### Work request:
Output the lines of the records below exactly, beginning at their first line and ending at the line with "Автовокзалы и автоб"; include no pictures.

== Data for this task ==

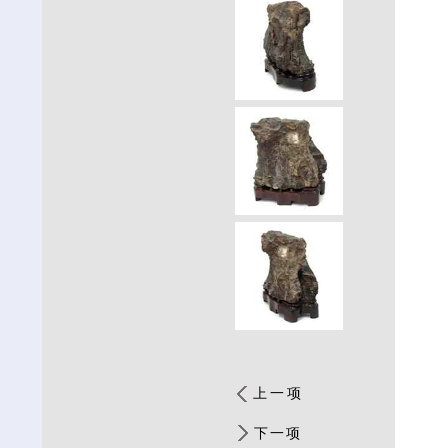
上一项
下一项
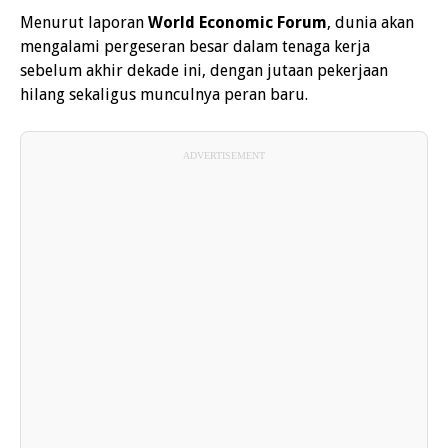
Menurut laporan
World Economic Forum
, dunia akan
mengalami pergeseran besar dalam tenaga kerja
sebelum akhir dekade ini, dengan jutaan pekerjaan
hilang sekaligus munculnya peran baru.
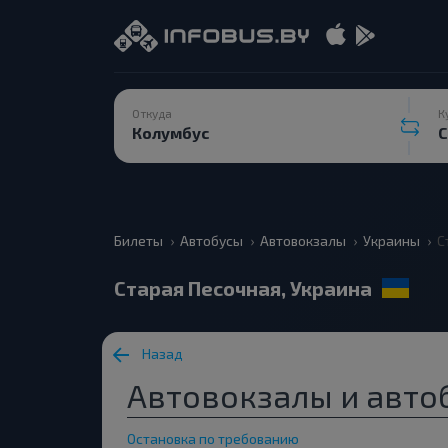
Откуда
К
Билеты
Автобусы
Автовокзалы
Украины
С
Старая Песочная, Украина
Назад
Автовокзалы и автоб
Остановка по требованию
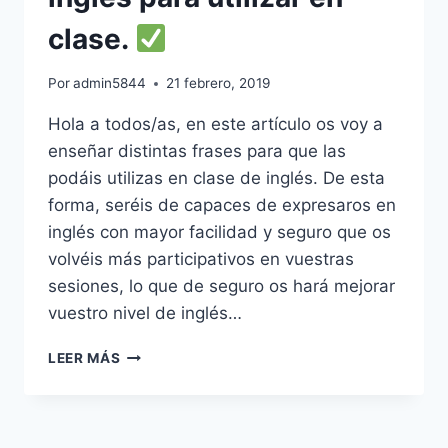
SALA
clase.
DE
ORDENADORES
Y
Por
admin5844
21 febrero, 2019
DESARROLLAR
PROYECTOS
Hola a todos/as, en este artículo os voy a
BASADOS
enseñar distintas frases para que las
EN
podáis utilizas en clase de inglés. De esta
EL
USO
forma, seréis de capaces de expresaros en
DE
inglés con mayor facilidad y seguro que os
LAS
volvéis más participativos en vuestras
TIC
sesiones, lo que de seguro os hará mejorar
vuestro nivel de inglés…
LEER MÁS
LAS
MEJORES
FRASES
DE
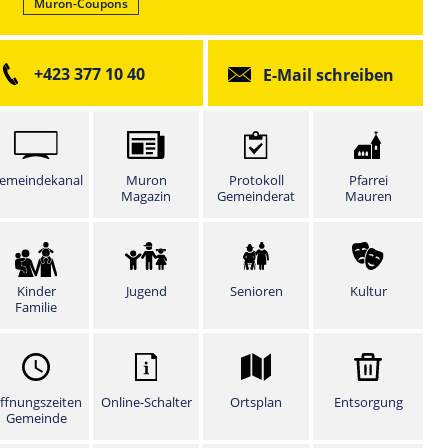
Muron-Coupons
+423 377 10 40
E-Mail schreiben
emeindekanal
Muron
Protokoll
Pfarrei
Magazin
Gemeinderat
Mauren
Kinder
Jugend
Senioren
Kultur
Familie
ffnungszeiten
Online-Schalter
Ortsplan
Entsorgung
Gemeinde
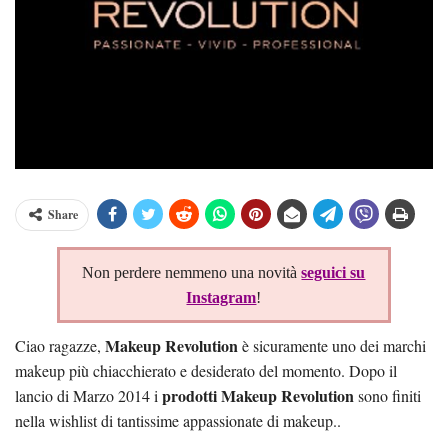
Share
Non perdere nemmeno una novità
seguici su
Instagram
!
Makeup Revolution
Ciao ragazze,
è sicuramente uno dei marchi
makeup più chiacchierato e desiderato del momento. Dopo il
prodotti Makeup Revolution
lancio di Marzo 2014 i
sono finiti
nella wishlist di tantissime appassionate di makeup..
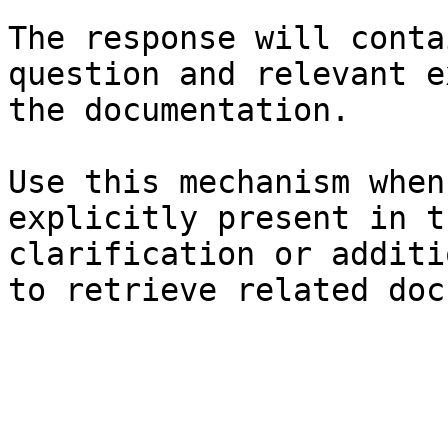
The response will conta
question and relevant e
the documentation.

Use this mechanism when
explicitly present in t
clarification or additi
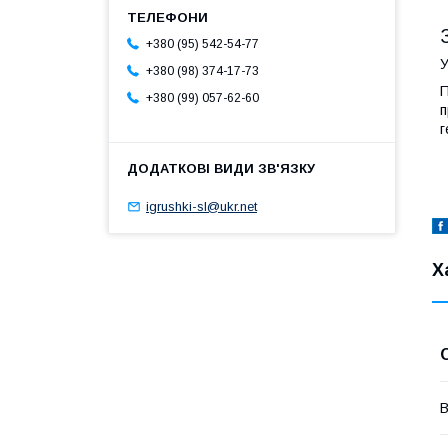
+380 (95) 542-54-77
У
+380 (98) 374-17-73
П
+380 (99) 057-62-60
п
г
igrushki-sl@ukr.net
Х
В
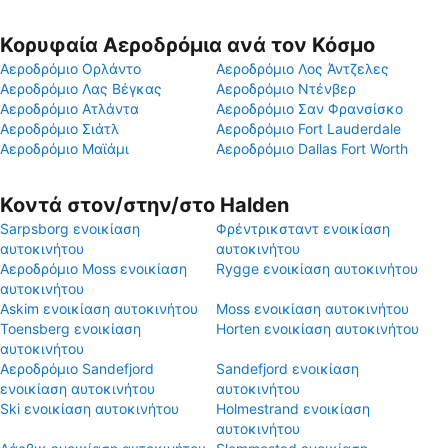
Κορυφαία Αεροδρόμια ανά τον Κόσμο
Αεροδρόμιο Ορλάντο
Αεροδρόμιο Λος Άντζελες
Αεροδρόμιο Λας Βέγκας
Αεροδρόμιο Ντένβερ
Αεροδρόμιο Ατλάντα
Αεροδρόμιο Σαν Φρανσίσκο
Αεροδρόμιο Σιάτλ
Αεροδρόμιο Fort Lauderdale
Αεροδρόμιο Μαϊάμι
Αεροδρόμιο Dallas Fort Worth
Κοντά στον/στην/στο Halden
Sarpsborg ενοικίαση
Φρέντρικσταντ ενοικίαση
αυτοκινήτου
αυτοκινήτου
Αεροδρόμιο Moss ενοικίαση
Rygge ενοικίαση αυτοκινήτου
αυτοκινήτου
Askim ενοικίαση αυτοκινήτου
Moss ενοικίαση αυτοκινήτου
Toensberg ενοικίαση
Horten ενοικίαση αυτοκινήτου
αυτοκινήτου
Αεροδρόμιο Sandefjord
Sandefjord ενοικίαση
ενοικίαση αυτοκινήτου
αυτοκινήτου
Ski ενοικίαση αυτοκινήτου
Holmestrand ενοικίαση
αυτοκινήτου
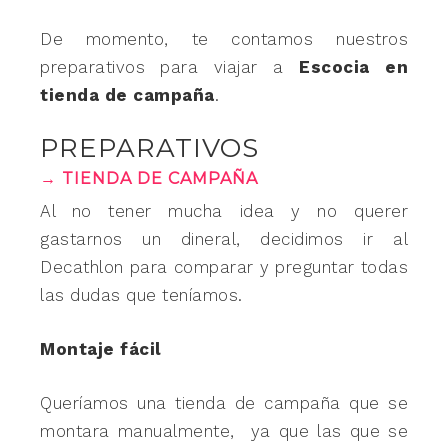
De momento, te contamos nuestros
preparativos para viajar a
Escocia en
tienda de campaña
.
PREPARATIVOS
→ TIENDA DE CAMPAÑA
Al no tener mucha idea y no querer
gastarnos un dineral, decidimos ir al
Decathlon para comparar y preguntar todas
las dudas que teníamos.
Montaje fácil
Queríamos una tienda de campaña que se
montara manualmente, ya que las que se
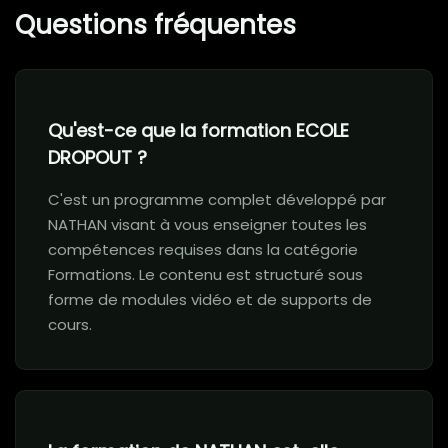
Questions fréquentes
Qu'est-ce que la formation ECOLE
DROPOUT ?
C'est un programme complet développé par
NATHAN visant à vous enseigner toutes les
compétences requises dans la catégorie
Formations. Le contenu est structuré sous
forme de modules vidéo et de supports de
cours.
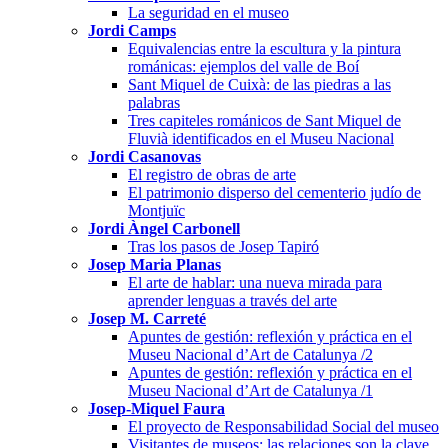
La seguridad en el museo
Jordi Camps
Equivalencias entre la escultura y la pintura
románicas: ejemplos del valle de Boí
Sant Miquel de Cuixà: de las piedras a las
palabras
Tres capiteles románicos de Sant Miquel de
Fluvià identificados en el Museu Nacional
Jordi Casanovas
El registro de obras de arte
El patrimonio disperso del cementerio judío de
Montjuïc
Jordi Àngel Carbonell
Tras los pasos de Josep Tapiró
Josep Maria Planas
El arte de hablar: una nueva mirada para
aprender lenguas a través del arte
Josep M. Carreté
Apuntes de gestión: reflexión y práctica en el
Museu Nacional d’Art de Catalunya /2
Apuntes de gestión: reflexión y práctica en el
Museu Nacional d’Art de Catalunya /1
Josep-Miquel Faura
El proyecto de Responsabilidad Social del museo
Visitantes de museos: las relaciones son la clave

===

### Answer space:
上一项
下一项
Menurut laporan
World Economic Forum
, dunia akan
mengalami pergeseran besar dalam tenaga kerja
sebelum akhir dekade ini, dengan jutaan pekerjaan
hilang sekaligus munculnya peran baru.
Откуда
К
Билеты
Автобусы
Автовокзалы
Украины
С
Старая Песочная, Украина
Назад
Автовокзалы и автоб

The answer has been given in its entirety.